We have a server 2003 R2 standard (which I'll refer to as SRV01) that's knocking on a bit now, but it still acts as a file, print and SQL server on our company's network. SRV01 hosts user profiles, home directories and pretty much all our business data. Note our AD is currently at 2008 R2 level.
This server is due to be upgraded in the next 12 months, but I've no budget to spend on it just yet.
A bit of history of this server follows:
When SRV01 was first commissioned, it acted as a domain controller (with the same 2003 R2 install it has today), paired with another server that ran Server 2003 R2 SBS.
A few years ago, we purchased a pair of dedicated DCs (2008 R2) and at this point we decommissioned the 2003 SBS server, and SRV01 was DCPROMOed out of the AD.
Up until very recently, SRV01 used to run Exchange 2003, however we've recently purchased a dedicated server for Exchange 2010 and upgraded (following Microsoft recommended upgrade path).

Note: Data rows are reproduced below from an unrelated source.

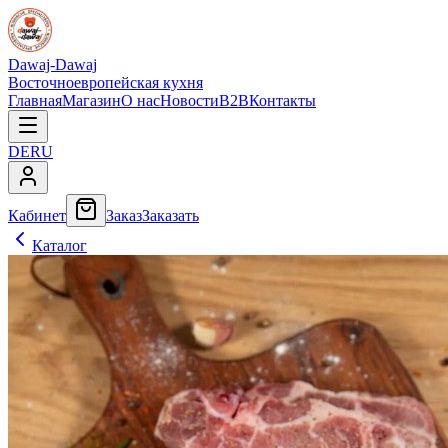
Dawaj-Dawaj
Восточноевропейская кухня
Главная
Магазин
О нас
Новости
B2B
Контакты
DE
RU
Кабинет
Заказ
Заказать
Каталог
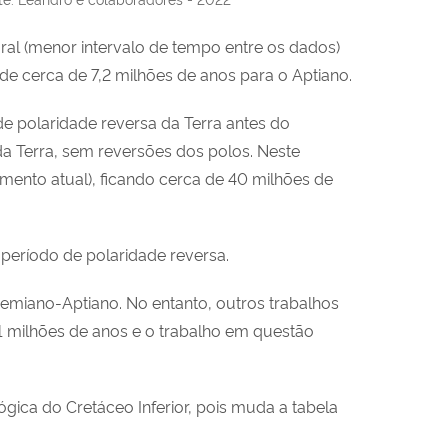
ral (menor intervalo de tempo entre os dados)
cerca de 7,2 milhões de anos para o Aptiano.
e polaridade reversa da Terra antes do
 Terra, sem reversões dos polos. Neste
ento atual), ficando cerca de 40 milhões de
período de polaridade reversa.
emiano-Aptiano. No entanto, outros trabalhos
1 milhões de anos e o trabalho em questão
ica do Cretáceo Inferior, pois muda a tabela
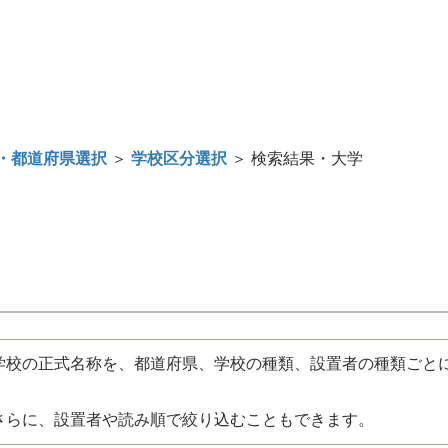
・都道府県選択
＞
学校区分選択
＞ 検索結果・大学
校の正式名称を、都道府県、学校の種類、設置者の種類ごと
さらに、設置者や読み順で絞り込むこともできます。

Exchange 2003 was recently uninstalled. - Cleanly to the best of my knowledge.
Ever since Exchange was removed from SRV01, I'm finding that after a few days of uptime, when I attempt to logon, pressing CTRL-ALT-DEL just hides the Welcome to Windows Server 2003 banner, and never presents the logon dialog. All I see is a moveable mouse pointer and a blank background.
It's a similar story with an admin TS session, the RDP client connects and gives me a blank background, but no logon dialog is presented. The RDP session indefinitely hangs until I give up and close it.

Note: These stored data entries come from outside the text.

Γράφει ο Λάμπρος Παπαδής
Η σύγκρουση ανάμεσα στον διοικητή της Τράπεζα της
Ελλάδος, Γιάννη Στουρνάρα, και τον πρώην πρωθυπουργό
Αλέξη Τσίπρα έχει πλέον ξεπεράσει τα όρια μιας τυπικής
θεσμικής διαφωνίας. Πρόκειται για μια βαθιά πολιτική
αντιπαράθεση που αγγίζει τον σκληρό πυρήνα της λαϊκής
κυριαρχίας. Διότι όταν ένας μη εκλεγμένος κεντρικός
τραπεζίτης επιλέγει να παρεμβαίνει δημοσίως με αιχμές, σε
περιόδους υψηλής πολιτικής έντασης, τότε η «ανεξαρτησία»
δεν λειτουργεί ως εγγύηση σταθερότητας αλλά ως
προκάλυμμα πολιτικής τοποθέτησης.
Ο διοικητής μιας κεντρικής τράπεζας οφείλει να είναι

The only way I've been able to gain access to the server is to pull the plug on it. Whilst the server does have a battery backed up RAID 5 controller, I'm unhappy about having to do this, so as a temporary measure, I've created a scheduled job to reboot SRV01 each night.

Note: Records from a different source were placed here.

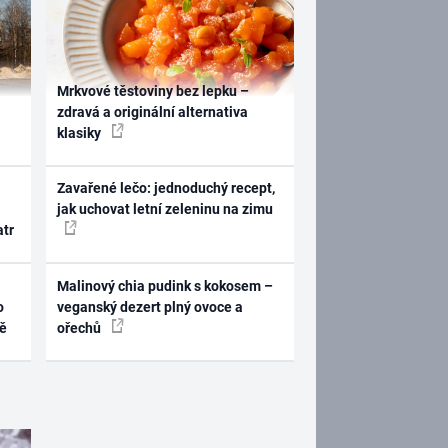
Mrkvové těstoviny bez lepku –
zdravá a originální alternativa
klasiky
Zavařené lečo: jednoduchý recept,
jak uchovat letní zeleninu na zimu
atr
Malinový chia pudink s kokosem –
o
veganský dezert plný ovoce a
ně
ořechů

Not only do I not like the idea of scheduling a reboot of a server like this, but it is also causing problems for users that leave desktop PCs left logged on overnight. Users complain of 'Delayed Write Failures', and there has also been a number of users that have started to complain about account lockout problems, as well as users not able to connect to shares on SRV01 until they reboot their desktop PCs.
I've examined event logs on SRV01 and on the DCs looking for clues as to what the problem is, but there really is nothing untoward being logged. How could I being to investigate this problem when nothing of any relevance is being logged? Is there some additional logging that can be enabled that might give some clues as to what could be causing this problem? Could performance monitor help me out here, and if so, what counters would you consider monitoring?
It's worth mentioning that whilst the server is unresponsive via the console and TS, it does still respond to clients connecting to shares without problems for several days, but after about a week I then start to hear users reporting problems accessing shares, but this seems quite sporadic.
I've also tried leaving the console logged on (and locked), when I notice I can no longer logon via TS, I can unlock the server console without problem, but it refuses to reboot/shutdown, and subsequent attempts to reboot report that a system shutdown is already in progress and the system then completely hangs.
I've tried playing the waiting game for several hours thinking that a timeout might allow the shutdown to continue, but to no avail.